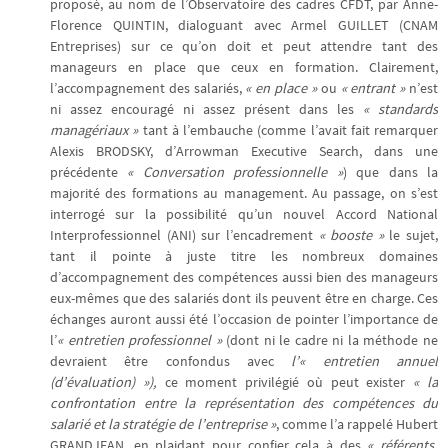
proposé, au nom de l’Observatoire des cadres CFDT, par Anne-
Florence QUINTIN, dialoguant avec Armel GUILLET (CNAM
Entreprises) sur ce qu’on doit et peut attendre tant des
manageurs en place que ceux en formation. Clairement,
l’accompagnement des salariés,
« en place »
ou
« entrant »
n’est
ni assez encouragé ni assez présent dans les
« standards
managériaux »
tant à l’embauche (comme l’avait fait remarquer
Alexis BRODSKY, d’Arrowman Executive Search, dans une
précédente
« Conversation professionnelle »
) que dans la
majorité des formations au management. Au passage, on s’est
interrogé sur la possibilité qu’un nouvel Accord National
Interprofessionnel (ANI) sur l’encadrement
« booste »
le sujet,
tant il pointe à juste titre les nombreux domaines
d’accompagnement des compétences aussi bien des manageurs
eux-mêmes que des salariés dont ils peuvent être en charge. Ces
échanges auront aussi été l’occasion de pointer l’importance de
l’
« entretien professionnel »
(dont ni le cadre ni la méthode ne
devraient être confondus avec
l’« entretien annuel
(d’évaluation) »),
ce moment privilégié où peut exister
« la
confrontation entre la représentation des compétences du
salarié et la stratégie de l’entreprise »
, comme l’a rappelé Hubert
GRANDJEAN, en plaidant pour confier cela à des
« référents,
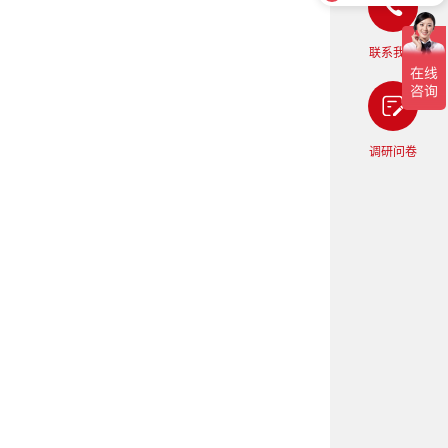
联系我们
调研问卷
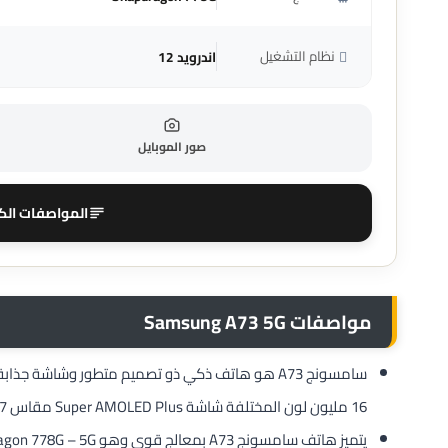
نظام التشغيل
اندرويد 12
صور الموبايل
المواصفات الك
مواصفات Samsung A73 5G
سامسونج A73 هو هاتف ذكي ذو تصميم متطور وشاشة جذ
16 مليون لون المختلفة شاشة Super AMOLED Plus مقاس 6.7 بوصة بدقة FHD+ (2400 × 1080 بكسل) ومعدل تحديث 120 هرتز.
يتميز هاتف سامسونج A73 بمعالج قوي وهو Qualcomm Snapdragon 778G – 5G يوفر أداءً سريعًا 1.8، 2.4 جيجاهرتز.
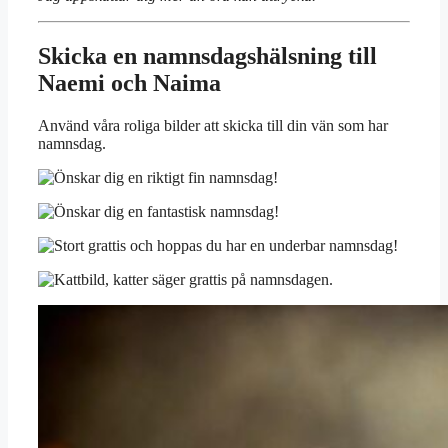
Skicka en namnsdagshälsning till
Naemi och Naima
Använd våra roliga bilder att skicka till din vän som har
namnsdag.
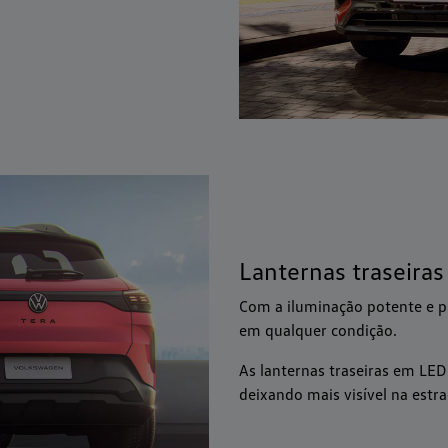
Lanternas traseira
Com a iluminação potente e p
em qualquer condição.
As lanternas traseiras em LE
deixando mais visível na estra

┄┄┄┄┄┄

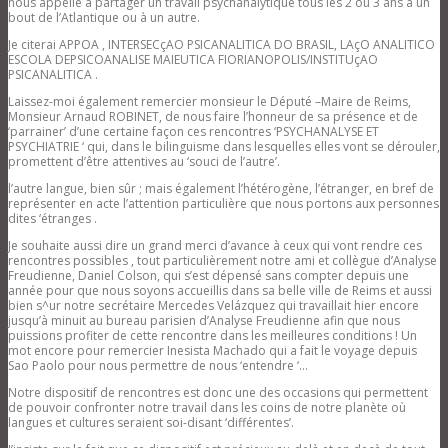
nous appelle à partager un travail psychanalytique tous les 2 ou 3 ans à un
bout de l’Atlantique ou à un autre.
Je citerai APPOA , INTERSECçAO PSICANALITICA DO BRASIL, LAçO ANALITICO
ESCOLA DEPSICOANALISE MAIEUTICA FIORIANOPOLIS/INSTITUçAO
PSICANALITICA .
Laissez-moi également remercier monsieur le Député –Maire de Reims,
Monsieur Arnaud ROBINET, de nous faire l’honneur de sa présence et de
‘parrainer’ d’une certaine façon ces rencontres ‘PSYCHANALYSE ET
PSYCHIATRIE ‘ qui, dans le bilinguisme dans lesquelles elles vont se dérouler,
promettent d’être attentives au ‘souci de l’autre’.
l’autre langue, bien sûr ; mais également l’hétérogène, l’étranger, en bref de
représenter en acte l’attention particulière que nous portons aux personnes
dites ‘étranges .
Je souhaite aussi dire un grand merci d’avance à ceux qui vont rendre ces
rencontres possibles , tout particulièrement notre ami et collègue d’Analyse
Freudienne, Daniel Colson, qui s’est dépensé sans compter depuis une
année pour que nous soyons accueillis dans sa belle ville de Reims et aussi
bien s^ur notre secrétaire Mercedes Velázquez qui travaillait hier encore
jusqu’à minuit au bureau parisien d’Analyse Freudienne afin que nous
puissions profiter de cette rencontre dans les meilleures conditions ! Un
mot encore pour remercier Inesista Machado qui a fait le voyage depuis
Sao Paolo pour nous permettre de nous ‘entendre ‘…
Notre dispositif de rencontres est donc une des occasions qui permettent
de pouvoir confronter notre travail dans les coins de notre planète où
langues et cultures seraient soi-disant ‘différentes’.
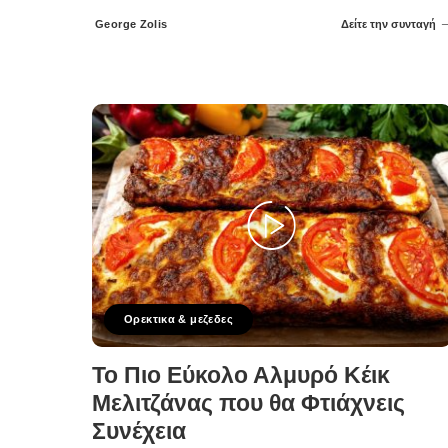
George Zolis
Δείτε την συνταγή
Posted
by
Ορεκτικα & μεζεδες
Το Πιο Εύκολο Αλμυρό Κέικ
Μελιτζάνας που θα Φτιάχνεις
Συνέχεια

┄┄┄┄┄┄

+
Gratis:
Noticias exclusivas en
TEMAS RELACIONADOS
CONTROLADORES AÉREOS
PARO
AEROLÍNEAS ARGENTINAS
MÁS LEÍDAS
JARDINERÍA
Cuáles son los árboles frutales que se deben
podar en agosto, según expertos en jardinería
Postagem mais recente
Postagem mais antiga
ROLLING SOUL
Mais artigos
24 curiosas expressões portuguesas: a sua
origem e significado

┄┄┄┄┄┄

TASK BRIEF: Only a number is expected: how many lines of the data include the string "peut".

FINISHED EXERCISE: 2